Les tournages ont été effectués en Turquie, dans les villes de Dersim, Afyon, İstanbul, Uşak, Elazığ et aux Etats-Unis, à New York. “Pour réaliser ce projet, le plus difficile a été la partie financière” dit Kazım, “Les tournages à New York, dans plusieurs lieux, en travaillant avec les technicienNes locaux, et en Turquie, le tournage des flashback concernant le massacre de Dersim de 1938, étaient des étapes qui nécessitaient d’importants budgets.”
Kazım explique :
Zer, c’est l’histoire de Jan, qui découvre sa propre réalité, en passant par la découverte culturelle et historique. Son histoire commence sous l’eau à New York, et se termine dans un village de montagne à Dersim, encore, sous l’eau. Et, en accompagnant Jan, nous serons des témoins, de la multitude culturelle et cultuelle du monde, découvrirons certaines réalités de la Turquie, et trouverons leurs échos visuels dans la géographie changeante des terres, tout au long du voyage.
Un voyage aux sources
Jan et Zarife, une grand-mère et un petit-fils qui, pourtant sont étrangers l’une à l’autre. La rencontre se fait dans des conditions particulières, lorsque Zarife tombe malade, et est amenée à New York pour être soignée. C’est avec des années de retard, qu’ils commencent enfin à se connaitre. Mais, avec le décès de Zarife, les liens qui commençaient à être tissés restent suspendus. Alors, Jan fait la promesse de partir à la poursuite de la chanson que sa grand-mère lui a chanté dans ses dernières heures. Ainsi, il entreprend un voyage vers ses racines. Plus il suivra la chanson, plus il se rapprochera du secret que sa grand-mère avait gardé dans son coeur, durant toute sa vie. Et à Dersim, il trouvera son histoire, son identité, au coeur d’un massacre.

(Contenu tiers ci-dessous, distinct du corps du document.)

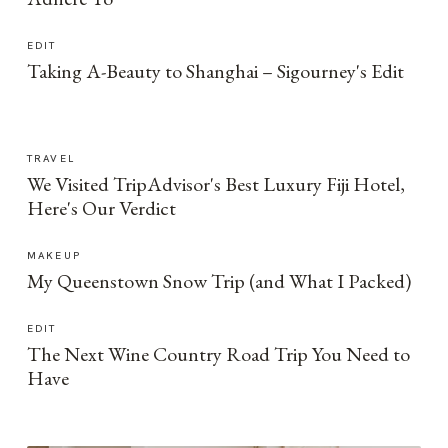
EDIT
Taking A-Beauty to Shanghai – Sigourney's Edit
TRAVEL
We Visited TripAdvisor's Best Luxury Fiji Hotel,
Here's Our Verdict
MAKEUP
My Queenstown Snow Trip (and What I Packed)
EDIT
The Next Wine Country Road Trip You Need to
Have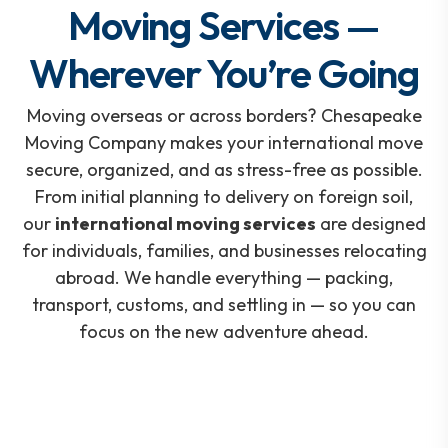
Moving Services —
Wherever You’re Going
Moving overseas or across borders? Chesapeake
Moving Company makes your international move
secure, organized, and as stress-free as possible.
From initial planning to delivery on foreign soil,
our
international moving services
are designed
for individuals, families, and businesses relocating
abroad. We handle everything — packing,
transport, customs, and settling in — so you can
focus on the new adventure ahead.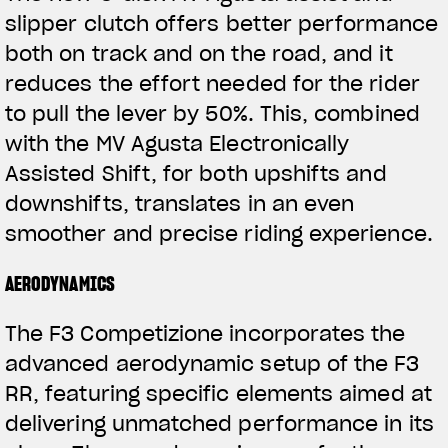
slipper clutch offers better performance
both on track and on the road, and it
reduces the effort needed for the rider
to pull the lever by 50%. This, combined
with the MV Agusta Electronically
Assisted Shift, for both upshifts and
downshifts, translates in an even
View now →
smoother and precise riding experience.
AERODYNAMICS
ROPA
The F3 Competizione incorporates the
La conducimos. La lucimos
advanced aerodynamic setup of the F3
RR, featuring specific elements aimed at
delivering unmatched performance in its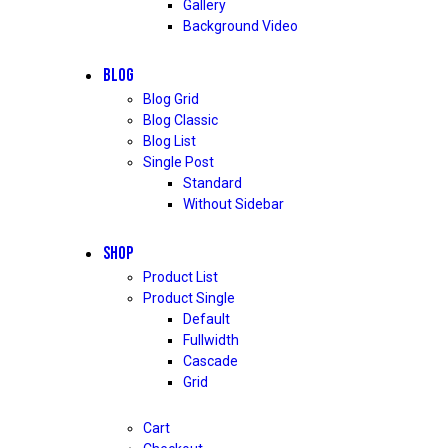
Gallery
Background Video
BLOG
Blog Grid
Blog Classic
Blog List
Single Post
Standard
Without Sidebar
SHOP
Product List
Product Single
Default
Fullwidth
Cascade
Grid
Cart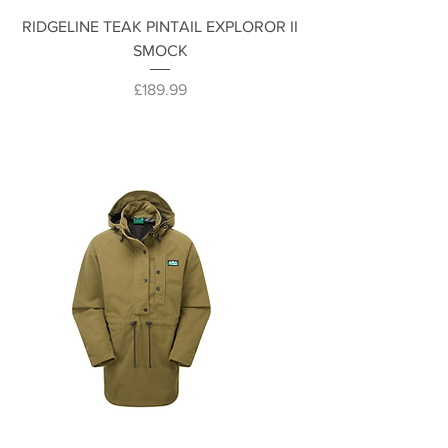
RIDGELINE TEAK PINTAIL EXPLOROR II
SMOCK
Price
£189.99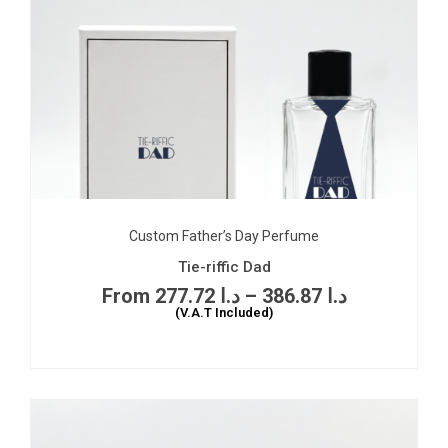
Custom Father’s Day Perfume
Tie-riffic Dad
277.72
د.ا
–
386.87
د.ا
(V.A.T Included)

Mais quelle est donc cette chanson ?
Dans les anciens temps, dans un village de Dersim, un jeune berger tomba amoureux d’une jeune fille nommée Zer. Et Zer l’aima aussi. Mais elle était la fille du agha [seigneur] du village et pour son père, un berger n’était pas digne de sa fille. L’agha refusa donc de donner la main de Zer à son amoureux et la força à épouser un autre homme. Le berger et Zer, malgré l’hiver, décidèrent de se trouver, le soir du mariage, et de fuir ensemble. Zer tint parole et quitte les noces, mais elle, perdant son chemin dans la tempête de neige, et dans sa robe de mariée en dentelles, succomba au froid. Le jeune berger, apprenant sa mort, en perdit la raison. Jusqu’à la fin de sa vie, ils se balada d’un village à l’autre, en chantant son amour pour Zer.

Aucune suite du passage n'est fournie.